Overview and evaluation of the hybrid-denovo approach. A, hybrid-denovo illustration. B, Mantel correlation of β-diversity distance matrices (unweighted UniFrac, weighted UniFrac, and Bray-Curtis distance) with the gold standard for the 3 approaches at different percentages of good-quality R2 reads. Error bars represent standard errors of the estimate based on 100 bootstrap samples. C, Boxplot of correlations of the relative abundances of 56 prevalent genera with the gold standard.

To validate our approach, we created a gold standard data set with high-quality paired-end reads based on the 837 high-coverage human fecal samples sequenced at the Mayo Core Facility (V3-V5 16S amplicon, 694 nt, 357F/926R primers) [14]. These fecal samples were collected from 20 subjects using 6 different methods (no additive, RNAlater, 70% ethanol, EDTA, dry swab, and fecal occult blood test [FOBT]). The samples were immediately frozen or stored at room temperature for 4 days to study the stability of the microbiota. Each condition had 2–3 technical replicates to assess the reproducibility. We ran Trimmomatic [4] for quality control and trimmed R1s down to 250 bp and R2s down to 200 bp to ensure high base quality, resulting in nonoverlapping paired-end reads. For each sample, we retrieved 8000 high-quality paired-end reads. We then performed OTU-picking and taxonomy assignment based on these paired-end reads using IM-TORNADO. These resulting OTUs and their associated taxonomy constitute the gold standard data set. We then subset the gold standard with 25%, 50%, and 75% of the R2 reads remaining. The 3 sub–data sets represented different levels of R2 quality encountered in practice. We compared hybrid-denovo with de novo approaches based on single-end R1s or paired-end reads using the sub–data sets. Performance was evaluated by calculating the Spearman’s correlation with the gold standard in terms of microbial β-diversity (unweighted and weighted UniFrac, and Bray-Curtis distance) and genus-level relative abundances.

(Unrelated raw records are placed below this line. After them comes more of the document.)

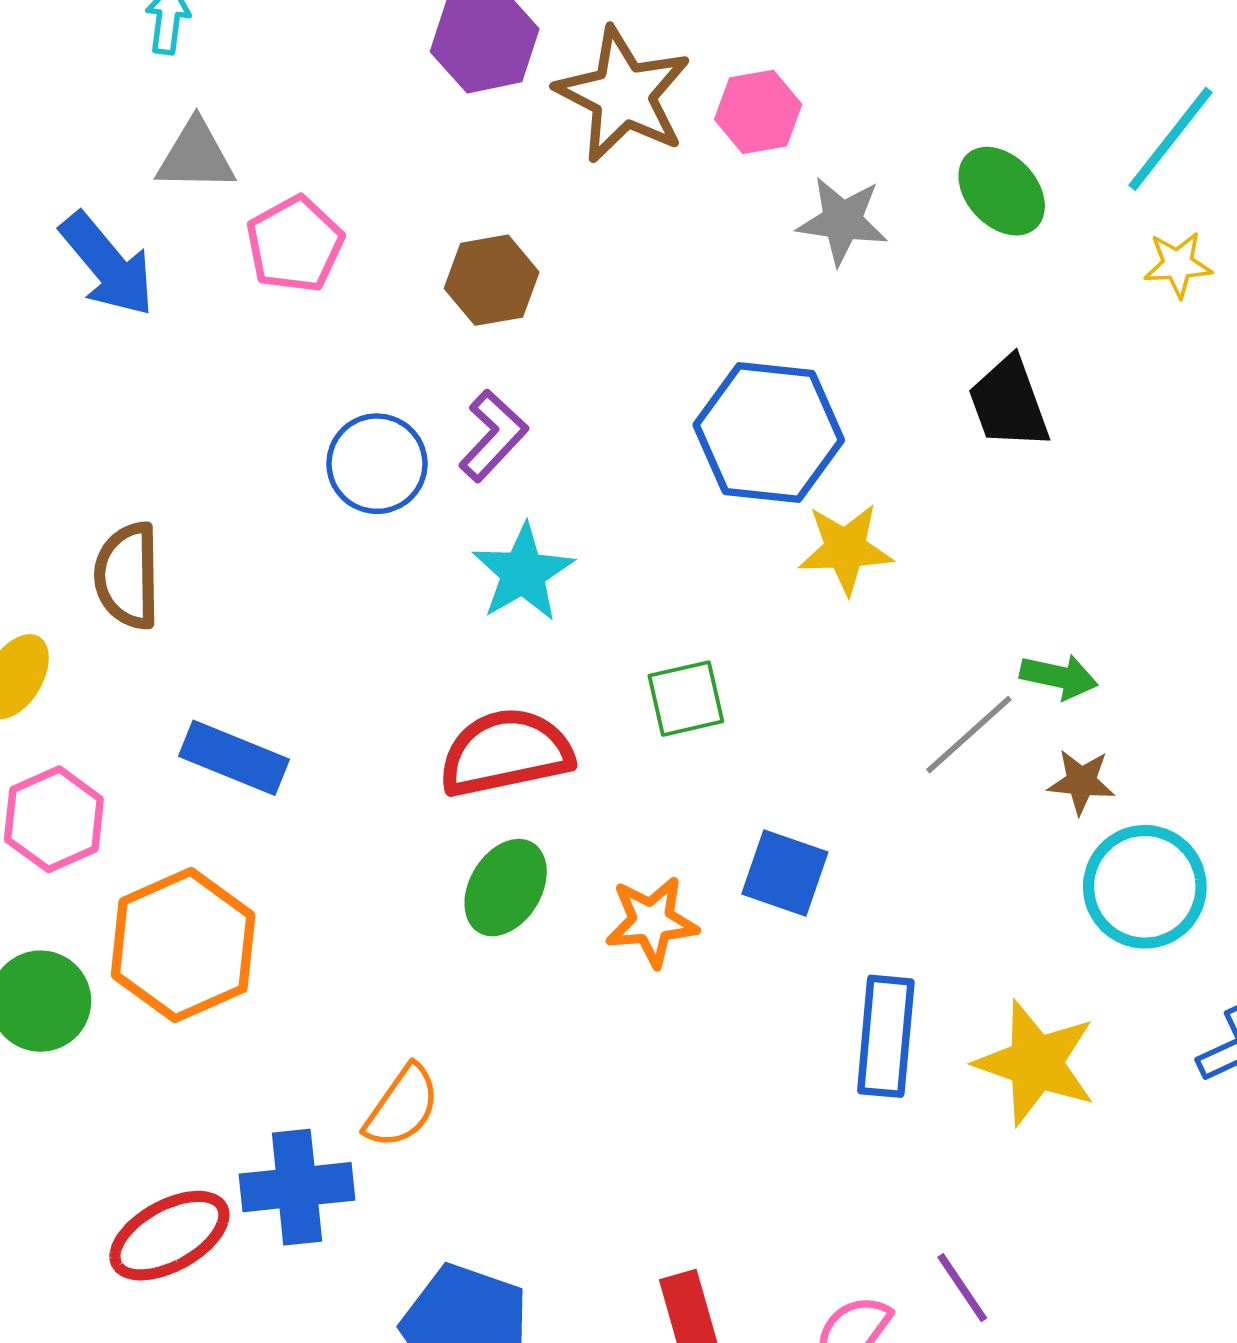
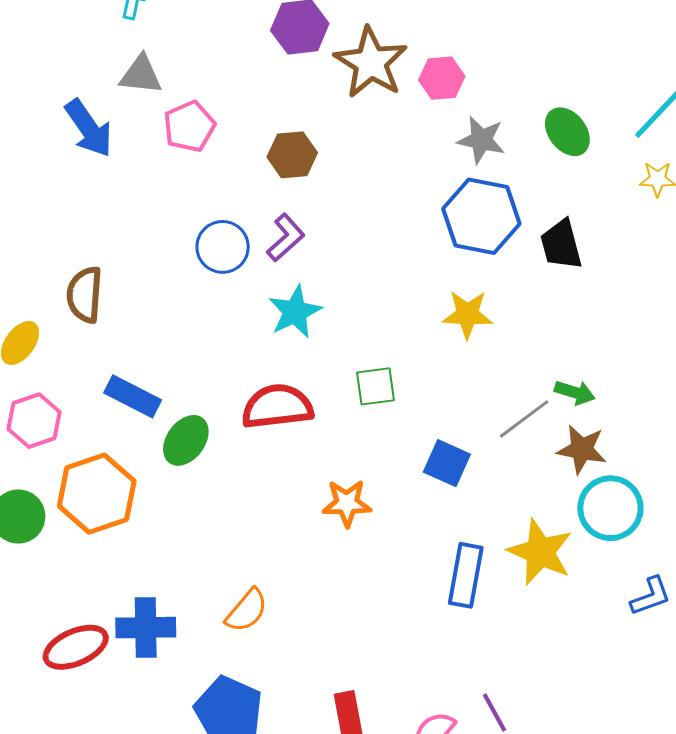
blue hexagon: (769, 433) -> (481, 216), moved
brown star: (1081, 782) -> (582, 449), size x1.4
blue square: (785, 873) -> (447, 463), moved
green ellipse: (506, 888) -> (186, 440), moved
yellow star: (1036, 1063) -> (540, 552), moved
orange semicircle: (402, 1107) -> (247, 611), moved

We also compared our pipeline with QIIME and mothur (versions 1.8.0 and 1.39.3, respectively) [15,16] on the gold standard data set. As QIIME and mothur currently do not support de novo OTU-picking based on nonoverlapping reads, we ran QIIME and mothur on the R1 reads. Parameter settings were chosen to be comparable to that of hybrid-denovo. As we created good-quality reads by using Trimmomatic, we reduced potential variation in performance between pipelines by not applying additional read QC filters. An RDP classifier trained on Greengenes v13.5 was used to classify reads for all pipelines. Singletons and nonbacteria OTUs (based on taxonomy) were filtered out. The major differences between the 3 pipelines in addition to the commands used to reproduce the results are documented in Supplementary Note 1. We assessed performance by investigating (1) the number of detected genera and percentage of unclassified reads at the genus level, (2) Mantel correlation using Bray-Curtis (BC) matrices, and (3) the intraclass correlation coefficient (ICC) for these core OTUs and genera observed in more than 90% of the samples. ICC is a measure of the correlation between the technical replicates. A high value indicates less measurement error. ICC was calculated using the R ICC package [17].

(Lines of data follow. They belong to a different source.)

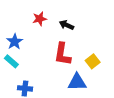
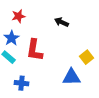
red star: (40, 19) -> (19, 16), moved
red L-shape: (62, 54) -> (35, 50), moved

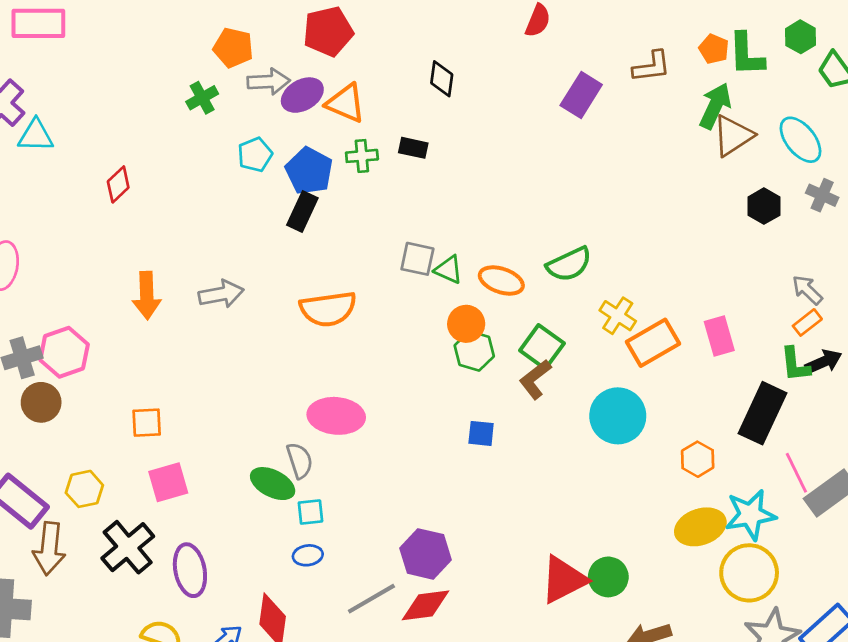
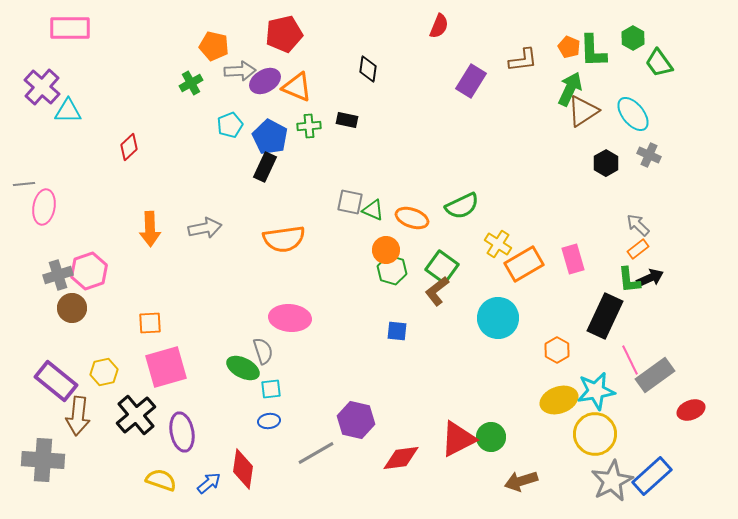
pink square: (168, 482) -> (166, 367), size x1.4
red diamond: (426, 605) -> (401, 458), moved

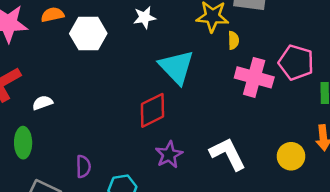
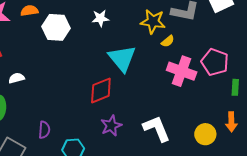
yellow semicircle: (233, 40) -> (168, 41), turned 48

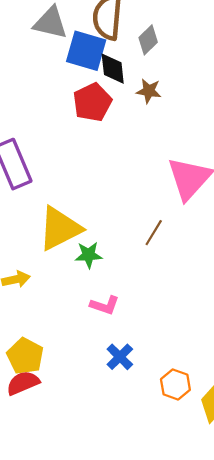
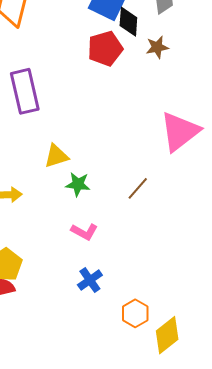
brown star: (149, 91) -> (157, 47), turned -30
yellow triangle: (60, 228) -> (56, 156), size x0.6
brown line: (154, 233) -> (138, 188), moved

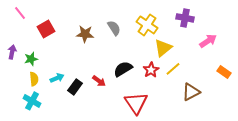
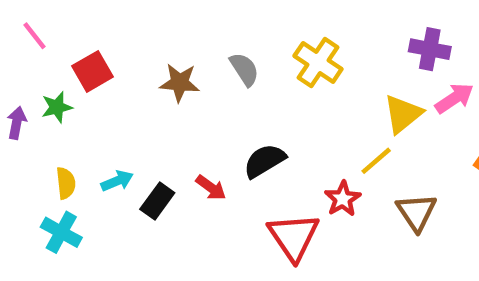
purple cross: (185, 18) -> (430, 49), moved
yellow triangle: (163, 48) -> (403, 114), moved
green star: (31, 59) -> (57, 107), moved
red star: (151, 70) -> (343, 199), moved
brown triangle: (191, 92) -> (416, 212), turned -36

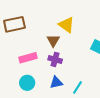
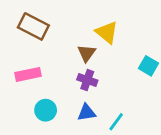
brown rectangle: (14, 24) -> (33, 26), turned 35
pink rectangle: (28, 58) -> (28, 74), moved

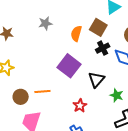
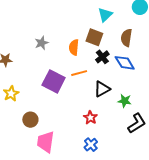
purple square: (69, 66) -> (54, 81), moved
black triangle: (96, 80) -> (102, 89), turned 30
orange line: (42, 92) -> (79, 73), moved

Finally, we demonstrated the performance of the proposed method on a data set from the study of the stool microbiome of rheumatoid arthritis (RA) patients, which consists of 40 RA patients and 49 controls (V3-V5 16S amplicon, 694 nt) [18]. We applied DESeq2 to the taxa count data for differential abundance analysis [19] and compared the RA-associated OTUs and genera recovered by different approaches.

Results

The correlation of microbial β-diversity with the gold standard was generally high for all the 3 approaches (Fig. 1B). However, the approach based on single-end R1 tended to have a lower correlation when BC distance was used (the single-end R1 approach was invariant to the number of R2s). The paired-end approach, on the other hand, had a much lower correlation for unweighted UniFrac when only 25% of R2s remained. This was due to the fact that unweighted UniFrac captures community membership, which is contributed mainly by rare taxa, and many rare taxa are no longer detectable by the paired-end approach due to loss of reads. In contrast, Hybrid-denovo was very robust and had the best or close to the best correlation with the gold standard in both diversity measures. For weighted UniFrac distance, the correlation was similarly high for all the 3 methods as the weighted UniFrac is most influenced by dominant taxa and all the methods quantify these dominant taxa very well (Fig. 1B).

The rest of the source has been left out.